Growing up alongside bears, moose, and the more than 4,000 lakes dotting the Parc de la Verendrye wildlife reserve in Quebec, Canada, Marie-Cecile Nottaway knew that she had to catch her food before she could cook it.
At barely eight years of age, she was already an experienced hunter who could set rabbit snares by herself. She says that she would put her snowshoes on in the morning and do her two-mile trek to set them up. The next day she would go over her tracks again to bring back a couple of rabbits.

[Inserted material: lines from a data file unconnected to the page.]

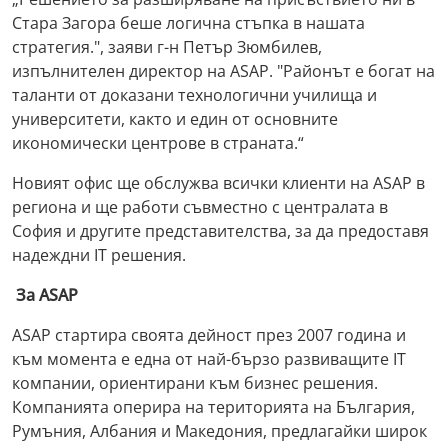
Стара Загора беше логична стъпка в нашата
стратегия.", заяви г-н Петър Зюмбилев,
изпълнителен директор на ASAP. "Районът е богат на
таланти от доказани технологични училища и
университети, както и един от основните
икономически центрове в страната.“
Новият офис ще обслужва всички клиенти на ASAP в
региона и ще работи съвместно с централата в
София и другите представителства, за да предоставя
надеждни IT решения.
За ASAP
ASAP стартира своята дейност през 2007 година и
към момента е една от най-бързо развиващите IT
компании, ориентирани към бизнес решения.
Компанията оперира на територията на България,
Румъния, Албания и Македония, предлагайки широк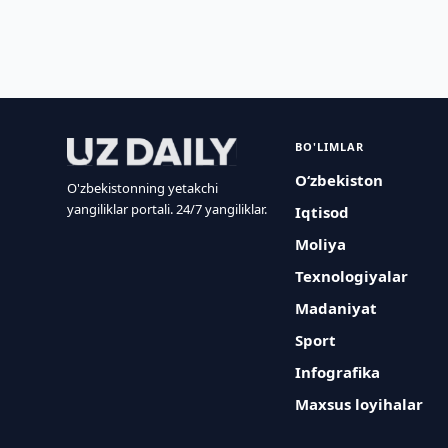
BO'LIMLAR
O‘zbekiston
O'zbekistonning yetakchi
yangiliklar portali. 24/7 yangiliklar.
Iqtisod
Moliya
Texnologiyalar
Madaniyat
Sport
Infografika
Maxsus loyihalar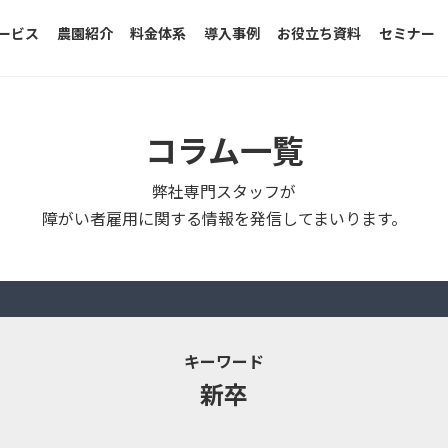
ービス
農園紹介
料金体系
導入事例
お役立ち資料
セミナー
コラム一覧
弊社専門スタッフが
障がい者雇用に関する情報を発信してまいります。
キーワード
新卒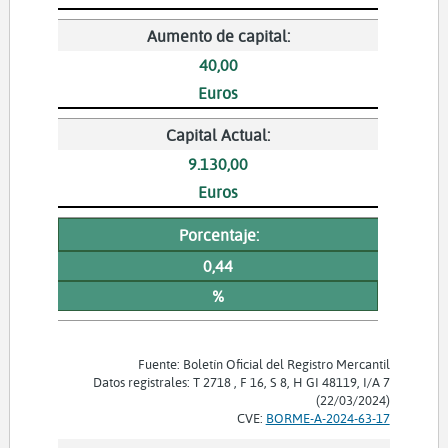
Aumento de capital:
40,00
Euros
Capital Actual:
9.130,00
Euros
Porcentaje:
0,44
%
Fuente: Boletín Oficial del Registro Mercantil
Datos registrales: T 2718 , F 16, S 8, H GI 48119, I/A 7
(22/03/2024)
CVE:
BORME-A-2024-63-17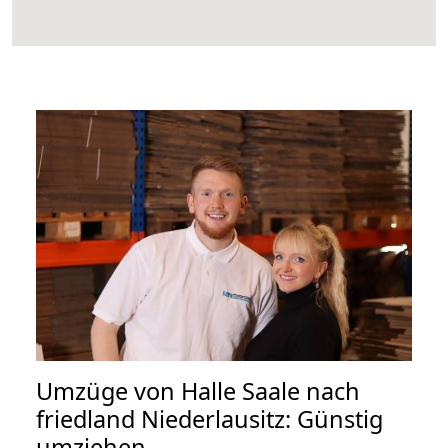
Umzüge von Halle Saale nach
friedland Niederlausitz: Günstig
umziehen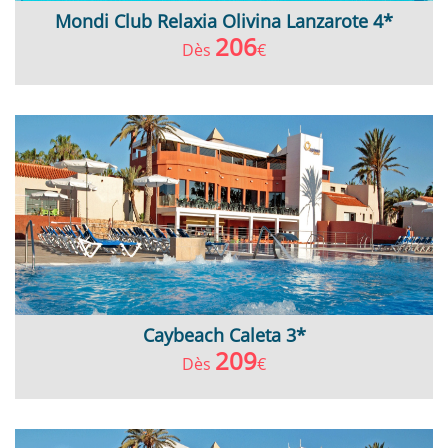
Mondi Club Relaxia Olivina Lanzarote 4*
206
Dès
€
Caybeach Caleta 3*
209
Dès
€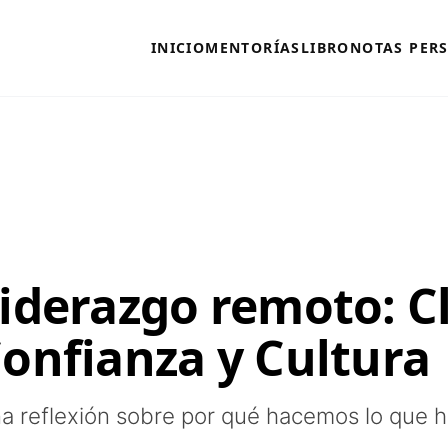
INICIO
MENTORÍAS
LIBRO
NOTAS PER
iderazgo remoto: C
onfianza y Cultura
a reflexión sobre por qué hacemos lo que 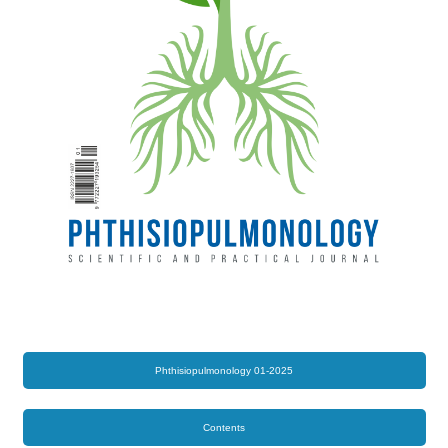
Phthisiopulmonology 01-2025
Contents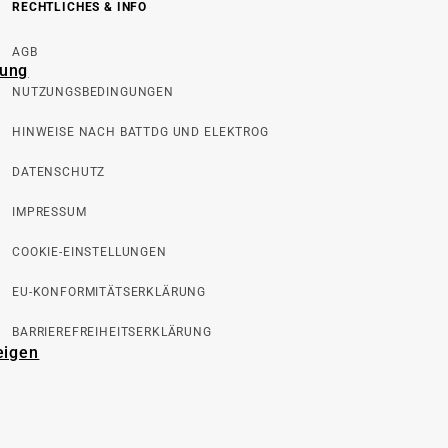
RECHTLICHES & INFO
AGB
rung
NUTZUNGSBEDINGUNGEN
HINWEISE NACH BATTDG UND ELEKTROG
DATENSCHUTZ
IMPRESSUM
COOKIE-EINSTELLUNGEN
EU-KONFORMITÄTSERKLÄRUNG
BARRIEREFREIHEITSERKLÄRUNG
eigen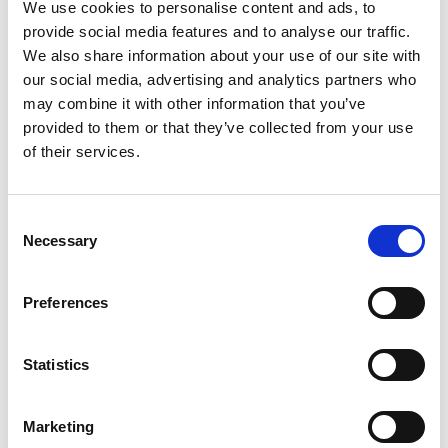
We use cookies to personalise content and ads, to
augmentant la disponibilité des masques.
provide social media features and to analyse our traffic.
We also share information about your use of our site with
READ MORE
our social media, advertising and analytics partners who
may combine it with other information that you’ve
provided to them or that they’ve collected from your use
of their services.
EXTRUDE HONE ADOUCIT LES
MOUVEMENTS DES LITS
Consent
MÉDICAUX.
Necessary
Selection
JUNE 16, 2020
MACHINING PROCESS
,
MEDICAL
Preferences
Statistics
Les lits médicaux sont extrêmement sophistiqués et
incluent des systèmes complexes de contrôle des
mouvements. Un des composants clés, généralement
Marketing
caché dans le mécanisme, est la vis à billes qui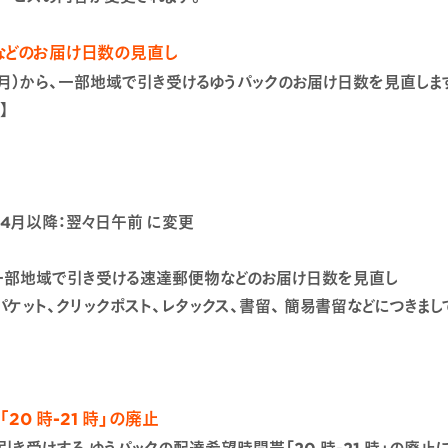
などのお届け日数の見直し
 1 日（月）から、一部地域で引き受けるゆうパックのお届け日数を見直しま
】
年4月以降：翌々日午前 に変更
月）から、一部地域で引き受ける速達郵便物などのお届け日数を見直し
ット、クリックポスト、レタックス、書留、 簡易書留などにつきま
0 時-21 時」の廃止
以降、お引き受けする ゆうパックの配達希望時間帯「20 時-21 時」の廃止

Catch Prey for The Entire Family to Eat
Marie-Cecile knew how to clean her catch too. As she bravely carved into the animal, she chose to whom in her family she would bequeath the head of the rabbit. It was considered a delicacy. She would give it to a relative who was nice to her, and after she cut up the meat, she would watch her grandmother cook it into a rabbit stew on the open fire behind her shack. While the meat was on the fire, she would add potatoes and then mix some batter for dumplings. She recalls that the meal had to be big enough to feed her entire family. One of Marie-Cecile’s favorite moments is the sugar-bushing season. After her grandmother had made enough toffee for a year, she would thank the trees for nourishing her family and she would tell the kids to do the same.
Marie-Cecile Nottaway Is Now a Renowned Chef
Shadowing her grandmother, Marie-Cecile Nottaway started cooking early; however, she never thought she would be an award-winning chef. Now that she is a grown-up woman, she holds five prizes, including the Young Entrepreneurs Award of Quebec and the Ottawa Rising Stars Award, while staying true to her roots. For Marie-Cecile, cooking and eating traditional Algonquin food is a way of remembering and preserving her culture and history.